Book Overview

Governments across the world are trying to create the most attractive investment climate possible in order to encourage companies to invest, grow and stay in their countries. To do this, they carefully craft the policies, regulations and incentives which they believe create the best possible environment for business growth for both local and international companies. However, governments are complex organisms operating under often complicated rules, processes and norms. In addition, rules regularly need to be adapted, adopted or evolve. This means that for the thousands of public professionals monitoring the investment climate around the world that there will always be one more regulation, rule or practice to change in their country. Moreover, there will be diverse opinions of what to change and how to go about achieving that change. As for the private sector, it has its own objectives and ideas as to what the best conditions should be for their businesses to prosper. 

 

The function that seeks to influence this constantly changing space is advocacy, a discipline as old as politics. Rather than supporting individual companies or industry clusters, advocacy focuses on the conditions, the regulatory and institutional frameworks, and the practicalities, such as processes, forms and other forms of experiencing a regulation, which contribute to the investment climate in which companies operate.

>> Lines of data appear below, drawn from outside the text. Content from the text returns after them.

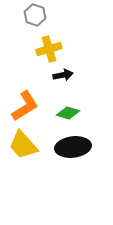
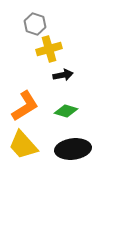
gray hexagon: moved 9 px down
green diamond: moved 2 px left, 2 px up
black ellipse: moved 2 px down
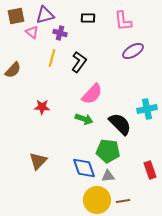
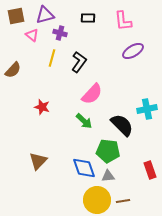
pink triangle: moved 3 px down
red star: rotated 14 degrees clockwise
green arrow: moved 2 px down; rotated 24 degrees clockwise
black semicircle: moved 2 px right, 1 px down
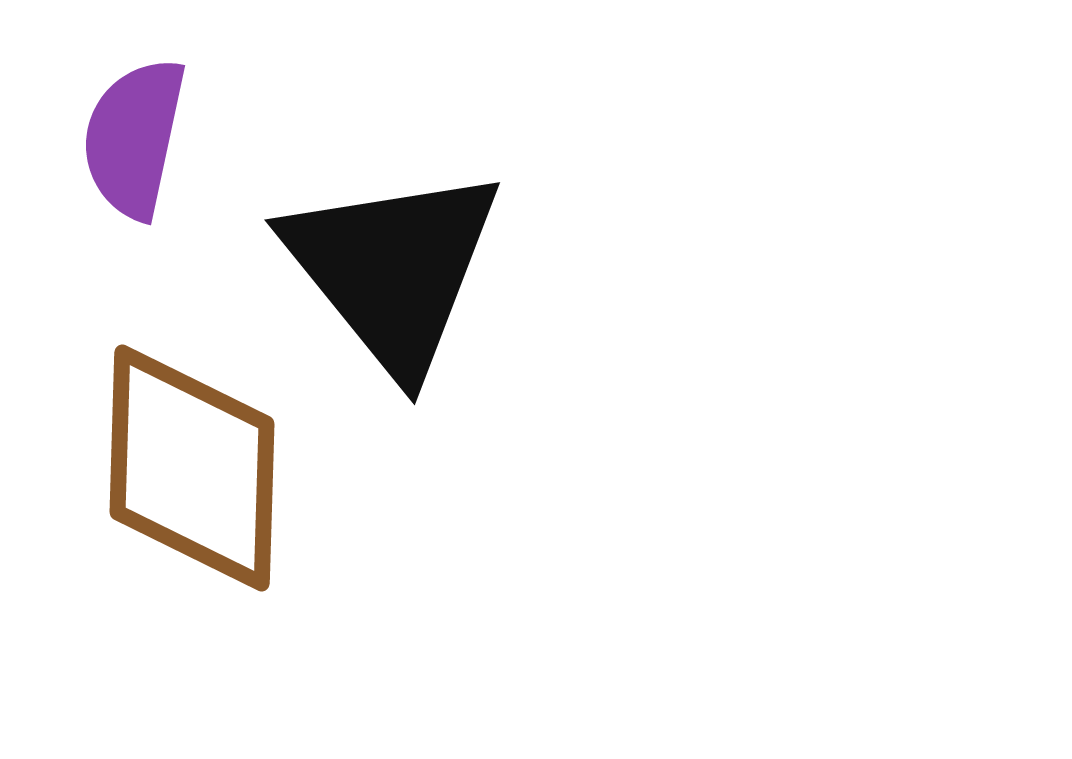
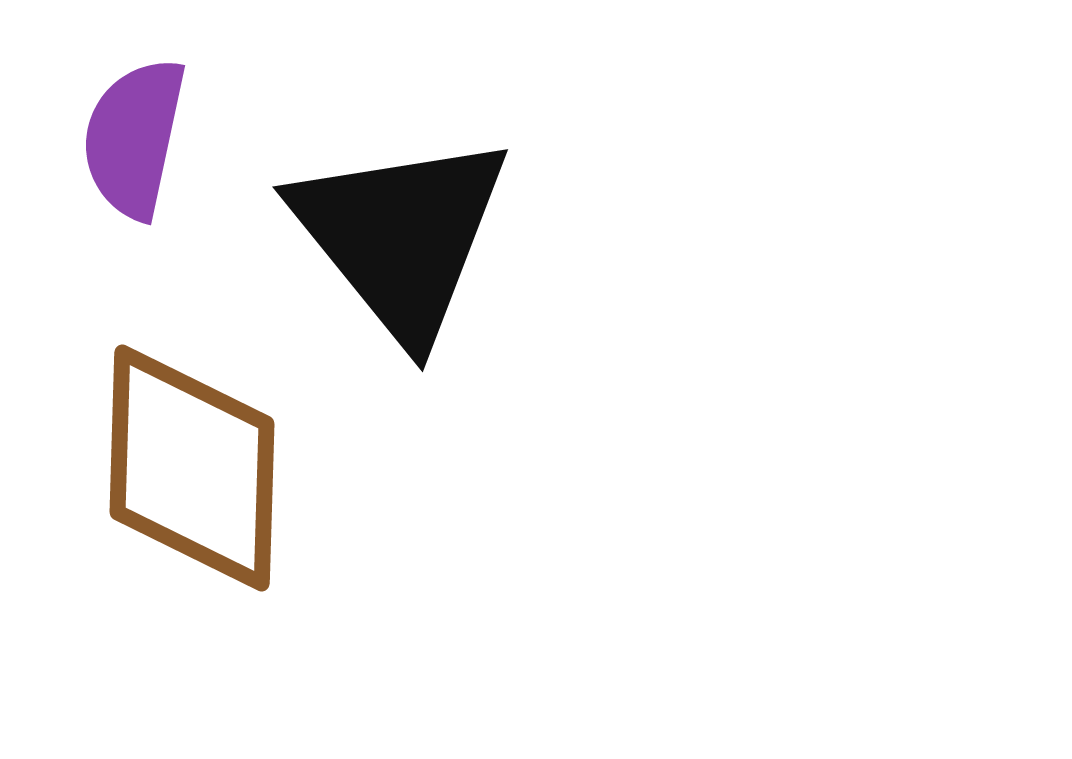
black triangle: moved 8 px right, 33 px up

This book will explain how policymaking happens, and thereby help policy advocates, policy stakeholders, companies and any other interested parties be more effective when it comes to shaping the future investment climate of their countries, the rules which define FDI, and how these rules are implemented.  

Facts & Quotes

76% percent of IPAs have advocacy as part of their official mandates.

State of Investment Promotion Agencies: Evidence from WAIPA-WBG’s Joint Global Survey. Washington, D.C.: World Bank Group.

“Advocacy is the process of negotiating and mediating a dialogue through which influential networks, opinion leaders, and, ultimately, decision makers take ownership of ideas, evidence, and proposals, and subsequently act upon them.  

Centre for Policy Advocacy (ICPA)

“All advocacy is, at its core, an exercise in empathy.” Empathy has power. It unites like-minded individuals who share a common belief and purpose because it means those engaged in the advocacy process understand each other, the challenges they face, and the opportunities that are collectively embraced to elevate something bigger than themselves.

Samantha Power
former U.S. ambassador to the United Nations

“We need advocacy to become mainstream if we are to change the world.” 

Carolina Arriagada Peters

“Advocacy is the process of negotiating and mediating a dialogue through which influential networks, opinion leaders, and, ultimately, decision makers take ownership of ideas, evidence, and proposals, and subsequently act upon them.  

Centre for Policy Advocacy (ICPA)

“Most advocacy work thrives to achieve one of two goals. On the one side it will seek to improve services and systems and how government serves the public interest for it to be higher-quality, more accessible, affordable, comprehensive, or coordinated. On the other side it will seek to secure optimal “social and physical conditions, which relate to the circumstances and surroundings people and communities live in, focusing on conditions such as poverty, health, air quality, etc.

The Aspen Institute, 2018.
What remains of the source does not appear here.